In accordance with another example of the present disclosure, there is provided a vehicle, the vehicle comprises a sensor unit configured to detect a target object present near a host vehicle during autonomous driving, wherein the sensor unit includes a camera and an ultrasonic sensor; a memory configured to store a sensor fusion program; and a processor configured to load the sensor fusion program from the memory, wherein the processor is configured to execute the sensor fusion program to: determine ultrasonic data detected by the ultrasonic sensor and generate an ultrasonic feature information based on the ultrasonic data; determine image data input through the camera and generate an image feature information based on the image data; perform view transformation by reflecting depth information of the image feature information and depth information based on the ultrasonic data and generate an ultrasonic guided view-transformed bird's-eye-view (BEV) feature information using the view-transformed data; align the ultrasonic feature information based on information on an object included in the image feature information and generate an ultrasonic BEV feature information using the aligned ultrasonic feature information; and fuse the ultrasonic guided view-transformed BEV feature information and the ultrasonic BEV feature information.
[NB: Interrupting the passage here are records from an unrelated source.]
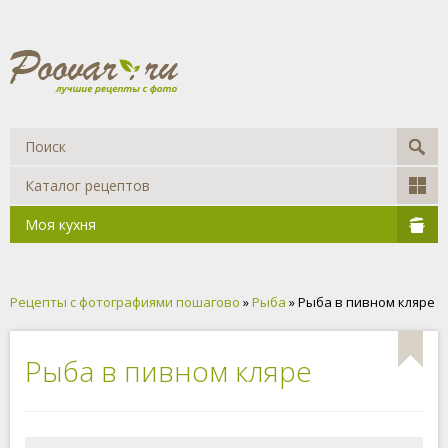
Каталог рецептов
Моя кухня
Рецепты с фотографиями пошагово
»
Рыба
» Рыба в пивном кляре
Рыба в пивном кляре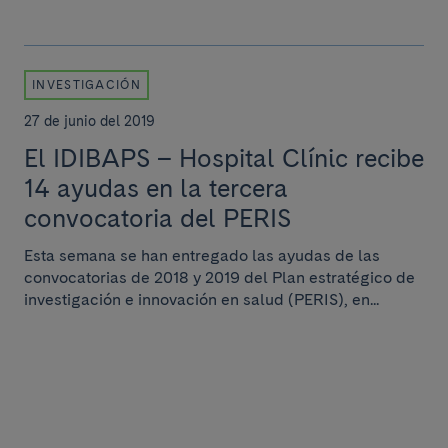
INVESTIGACIÓN
27 de junio del 2019
El IDIBAPS – Hospital Clínic recibe
14 ayudas en la tercera
convocatoria del PERIS
Esta semana se han entregado las ayudas de las
convocatorias de 2018 y 2019 del Plan estratégico de
investigación e innovación en salud (PERIS), en...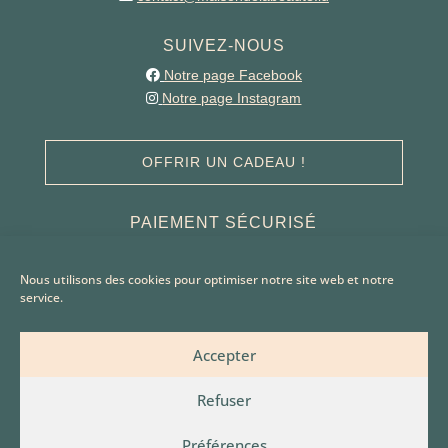
SUIVEZ-NOUS
Notre page Facebook
Notre page Instagram
OFFRIR UN CADEAU !
PAIEMENT SÉCURISÉ
Nous utilisons des cookies pour optimiser notre site web et notre
service.
Accepter
Refuser
Préférences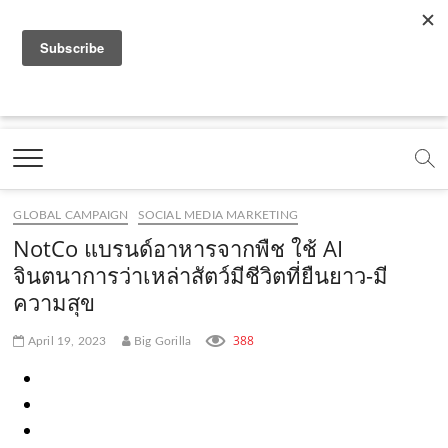
f
y
x
l
i
t
r
a
o
.
i
n
i
s
c
u
c
n
s
k
s
Marketing Oops!
e
t
o
e
t
t
DIGITAL | CREATIVE | ADVERTISING | CAMPAIGN |
STRATEGY
b
u
m
.
a
o
o
b
m
g
k
GLOBAL CAMPAIGN
SOCIAL MEDIA MARKETING
o
e
e
r
.
NotCo แบรนด์อาหารจากพืช ใช้ AI
k
.
a
c
จินตนาการว่าเหล่าสัตว์มีชีวิตที่ยืนยาว-มี
ความสุข
.
c
m
o
c
o
.
m
388
April 19, 2023
Big Gorilla
o
m
c
m
o
m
The processor may be configured to: estimate a depth distribution based on the image feature information; perform image view transformation based on the estimated depth distribution, generate a first BEV feature information using image view-transformed data based on the estimated depth distribution; determine the depth information based on the ultrasonic data; perform image view transformation based on the depth information based on the ultrasonic data; generate a second BEV feature information using data image view-transformed based on the depth information based on the ultrasonic data; and generate the ultrasonic guided view-transformed BEV feature information by concatenating the first BEV feature information and the second BEV feature information to perform fusion.
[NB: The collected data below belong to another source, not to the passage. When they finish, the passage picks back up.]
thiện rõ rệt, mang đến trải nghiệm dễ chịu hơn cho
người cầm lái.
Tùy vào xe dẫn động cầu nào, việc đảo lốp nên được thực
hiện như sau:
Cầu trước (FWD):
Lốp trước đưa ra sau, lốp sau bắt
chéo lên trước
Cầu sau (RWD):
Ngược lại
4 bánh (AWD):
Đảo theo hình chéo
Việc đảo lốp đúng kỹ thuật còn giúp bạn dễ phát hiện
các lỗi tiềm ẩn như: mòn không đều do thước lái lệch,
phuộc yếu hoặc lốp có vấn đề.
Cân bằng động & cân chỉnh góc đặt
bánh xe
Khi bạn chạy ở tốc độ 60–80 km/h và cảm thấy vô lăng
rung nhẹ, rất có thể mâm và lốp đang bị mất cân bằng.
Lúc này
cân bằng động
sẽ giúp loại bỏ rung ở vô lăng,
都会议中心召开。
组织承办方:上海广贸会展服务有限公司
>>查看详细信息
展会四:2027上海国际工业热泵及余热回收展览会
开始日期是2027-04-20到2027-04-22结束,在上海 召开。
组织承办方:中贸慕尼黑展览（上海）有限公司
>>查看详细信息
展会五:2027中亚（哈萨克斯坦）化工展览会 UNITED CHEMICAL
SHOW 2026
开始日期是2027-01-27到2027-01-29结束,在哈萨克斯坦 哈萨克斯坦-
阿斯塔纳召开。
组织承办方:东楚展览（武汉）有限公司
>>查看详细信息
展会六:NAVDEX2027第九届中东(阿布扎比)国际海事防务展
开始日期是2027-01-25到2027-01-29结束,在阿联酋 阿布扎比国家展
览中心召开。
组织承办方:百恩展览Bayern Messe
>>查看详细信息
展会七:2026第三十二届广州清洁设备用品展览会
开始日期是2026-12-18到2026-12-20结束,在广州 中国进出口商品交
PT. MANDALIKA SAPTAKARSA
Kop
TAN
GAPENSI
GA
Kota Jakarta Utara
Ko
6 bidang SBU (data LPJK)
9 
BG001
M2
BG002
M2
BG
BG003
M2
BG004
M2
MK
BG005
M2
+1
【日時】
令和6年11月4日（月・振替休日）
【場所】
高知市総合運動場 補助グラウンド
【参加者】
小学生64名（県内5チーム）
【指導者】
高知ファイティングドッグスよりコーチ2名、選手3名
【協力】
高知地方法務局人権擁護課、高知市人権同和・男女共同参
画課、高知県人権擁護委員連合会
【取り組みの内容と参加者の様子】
The processor may be configured to: determine a plurality of pieces of ultrasonic data detected through an ultrasonic sensor at different times; perform compensation on each of the plurality of pieces of ultrasonic data with reference to one of the different times; and accumulate the plurality of compensated pieces of ultrasonic data to generate the ultrasonic feature information.

The processor may be configured to: determine the plurality of compensated pieces of ultrasonic data based on information on an object included in the image feature information, and correct an area of the object included in the aligned ultrasonic feature information according to an area of the object included in the image feature information.
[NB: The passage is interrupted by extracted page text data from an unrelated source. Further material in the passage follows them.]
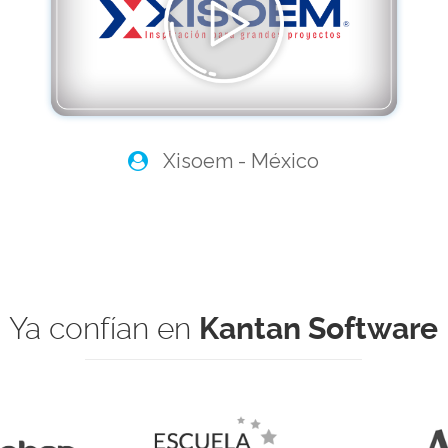
Xisoem - México
Ya confían en
Kantan Software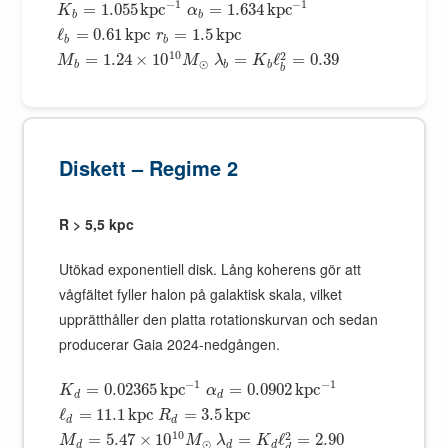
−
1
−
1
=
1.055
k
p
c
=
1.634
k
p
c
K
α
b
b
ℓ
=
0.61
k
p
c
=
1.5
k
p
c
r
b
b
10
2
=
1.24
×
10
=
ℓ
=
0.39
M
M
λ
K
⊙
b
b
b
b
Diskett – Regime 2
R > 5,5 kpc
Utökad exponentiell disk. Lång koherens gör att
vågfältet fyller halon på galaktisk skala, vilket
upprätthåller den platta rotationskurvan och sedan
producerar Gaia 2024-nedgången.
−
1
−
1
=
0.02365
k
p
c
=
0.0902
k
p
c
K
α
d
d
ℓ
=
11.1
k
p
c
=
3.5
k
p
c
R
d
d
10
2
=
5.47
×
10
=
ℓ
=
2.90
M
M
λ
K
⊙
d
d
d
d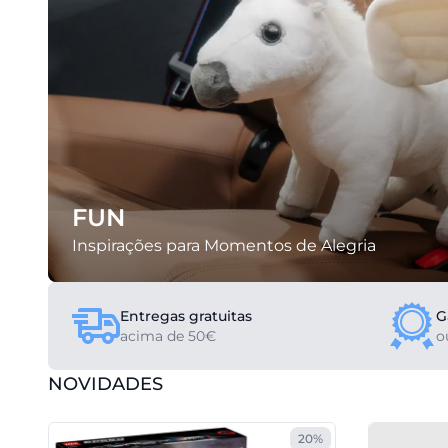
FUN
Inspirações para Momentos de Alegria
Entregas gratuitas
G
acima de 50€
o
NOVIDADES
20%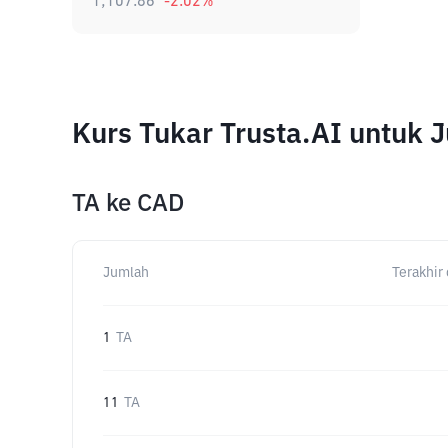
1,107.86
-2.02
%
Kurs Tukar Trusta.AI untuk
TA
ke
CAD
Jumlah
Terakhir 
1
TA
11
TA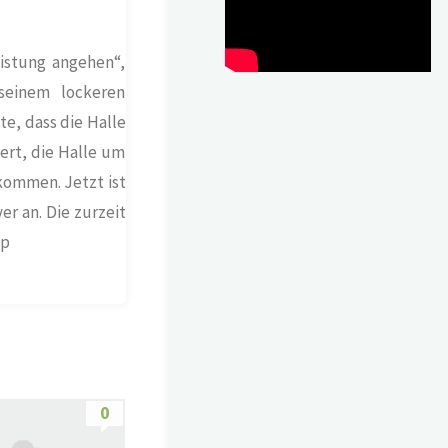
istung angehen“,
seinem lockeren
e, dass die Halle
ert, die Halle um
ekommen. Jetzt ist
er an. Die zurzeit
up
0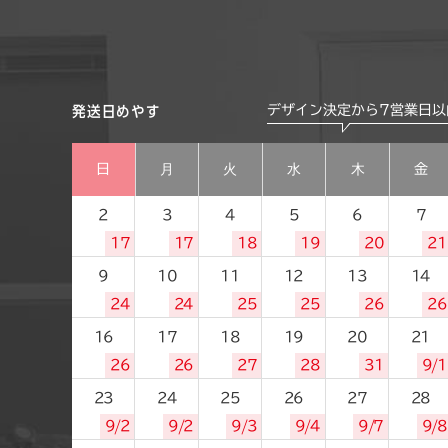
デザイン決定から7営業日以
発送日めやす
日
月
火
水
木
金
2
3
4
5
6
7
17
17
18
19
20
21
9
10
11
12
13
14
24
24
25
25
26
26
16
17
18
19
20
21
26
26
27
28
31
9/1
23
24
25
26
27
28
9/2
9/2
9/3
9/4
9/7
9/8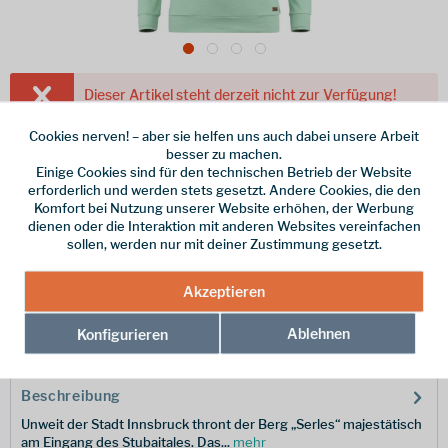
Dieser Artikel steht derzeit nicht zur Verfügung!
89,95 € *
Cookies nerven! – aber sie helfen uns auch dabei unsere Arbeit
besser zu machen.
inkl. MwSt.
/ Versandkostenfrei!
Einige Cookies sind für den technischen Betrieb der Website
erforderlich und werden stets gesetzt. Andere Cookies, die den
Farbe
Komfort bei Nutzung unserer Website erhöhen, der Werbung
dienen oder die Interaktion mit anderen Websites vereinfachen
Größe
sollen, werden nur mit deiner Zustimmung gesetzt.
Merken
Akzeptieren
Ablehnen
Hersteller-Nr.:
Konfigurieren
103276-1-0065-S
Beschreibung
Unweit der Stadt Innsbruck thront der Berg „Serles“ majestätisch
am Eingang des Stubaitales. Das...
mehr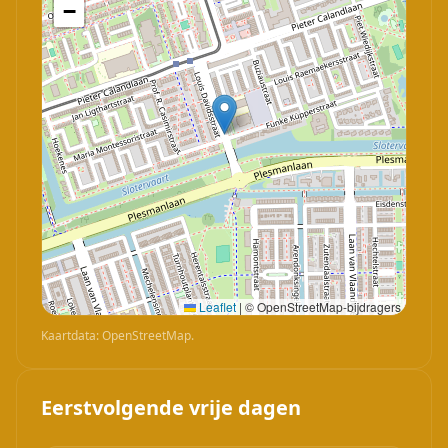
−
Leaflet
|
© OpenStreetMap-bijdragers
Kaartdata: OpenStreetMap.
Eerstvolgende vrije dagen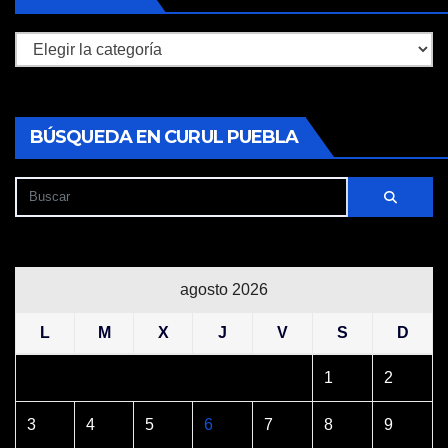
Secciones
BÚSQUEDA EN CURUL PUEBLA
agosto 2026
L
M
X
J
V
S
D
1
2
3
4
5
6
7
8
9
The processor may be configured to: determine BEV feature information generated when encoding the ultrasonic guided view-transformed BEV feature information, to generate BEV object information obtained by distinguishing a BEV object using the BEV feature information; and generate an obstacle boundary information obtained by distinguish the BEV object using the obstacle boundary information, and detecting an obstacle boundary using the BEV feature information.

The processor may be configured to: determine BEV feature information generated when encoding the ultrasonic guided view-transformed BEV feature information, to generate

BEV object information obtained by distinguishing a BEV object using the BEV feature information; fuse the feature information by concatenating the BEV object information to BEV feature information generated when encoding the ultrasonic guided view-transformed BEV feature information; and generate an obstacle boundary information obtained by detecting an obstacle boundary using the BEV feature information in which the BEV object information is fused.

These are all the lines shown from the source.